Ideally, sequencing longer reads would typically be required to resolve the complex architecture of structural variants we report in this study, something that goes beyond the current generation sequencing platforms. Our findings offer an intermediate solution between next generation sequencing analysis and complete de novo assembly of genomes.

Materials and methods

Visual identification of PEM patterns

We visually inspected short-read sequencing data using LookSeq [38] and manually detected PEM patterns across mouse chromosome 19 in its entirety and a random set of other chromosomal regions, accounting for 100 Mbp of total genomic regions. We analyzed molecular architecture of these PEM patterns at nucleotide-level resolution using PCR and Sanger-based sequencing.

Experimental validation of SV architecture

Primers were designed using Primer3 [39] and purchased from MWG (Ebersberg, Germany). Primer design strategy was dependent on the type and size of the structural variant (Additional file 5). Three independent PCR reactions were carried out with Hotstar Taq obtained from Qiagen (Hilden, Germany). Reactions were performed as previously described [40]. LongRange PCR kit (Qiagen) was used for genomic regions > 2 kbp. PCR gel images were then assessed for quality of primer design and performance of PCR reaction. Representative PCR examples are given in Additional file 1. We provide interested readers with PCR results for each SV site (Additional file 7). Complex SV sites were subject to several rounds of primer design and PCR. PCR products were then purified in a 96-well Millipore purification plate, resuspended in 30 μl of H2O and sequenced as previously described [40]. All sequencing reactions were run out on an ABI3700 sequencer and assembled by using PHRED/PHRAP [41].

Assembly of Sanger-based sequencing data

Consed was used for visualization and editing of the assembly [42]. Strains with and without the SV were aligned into one contig. Breakpoint analysis was mostly based on visual inspection of the alignment and BLAT search. The first breakpoint was identified when the strains with and without the SV stopped aligning and the second breakpoint when they started aligning again. Micro-insertion at the breakpoint was defined as any additional sequence relative to the reference genome (MGSCv37) in the strains with a deletion variant. Micro-deletion at the breakpoint was defined as any missing sequence relative to the reference genome (MGSCv37) in the strains with insertion variant. We also recorded the longest stretch of sequence identity at both breakpoints, which we defined as sequence micro-homology. When micro-homology occurred, we recorded the SV so that start and end coordinates were the smallest. For blunt ended SV, one set of start and end coordinates was recorded. BLAT was used to get the exact start and end coordinates of the SV.

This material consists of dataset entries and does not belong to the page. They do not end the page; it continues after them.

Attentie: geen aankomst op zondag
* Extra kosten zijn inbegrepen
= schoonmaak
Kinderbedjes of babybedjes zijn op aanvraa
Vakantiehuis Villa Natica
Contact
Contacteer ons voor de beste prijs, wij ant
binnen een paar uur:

Genome-wide detection of structural variants

Genome-wide structural variants were detected using four methods: split-read mapping (Pindel) [20], mate-pair analysis (BreakDancer) [18], single-end cluster analysis (SECluster and RetroSeq, unpublished), and read-depth (CND) [21]. Details of the complete pipeline, SVMerge, is described elsewhere [43]. We used in-house Perl scripts to detect genome-wide complex structural variants [32].

Data

Data sets described in this study are available under study accession number 'estd185' from the Database of Genomic Variants Archive (DGVa) [44]. Our previous genome-wide data of structural variants [32] are also available from DGVa under accession number 'estd118'.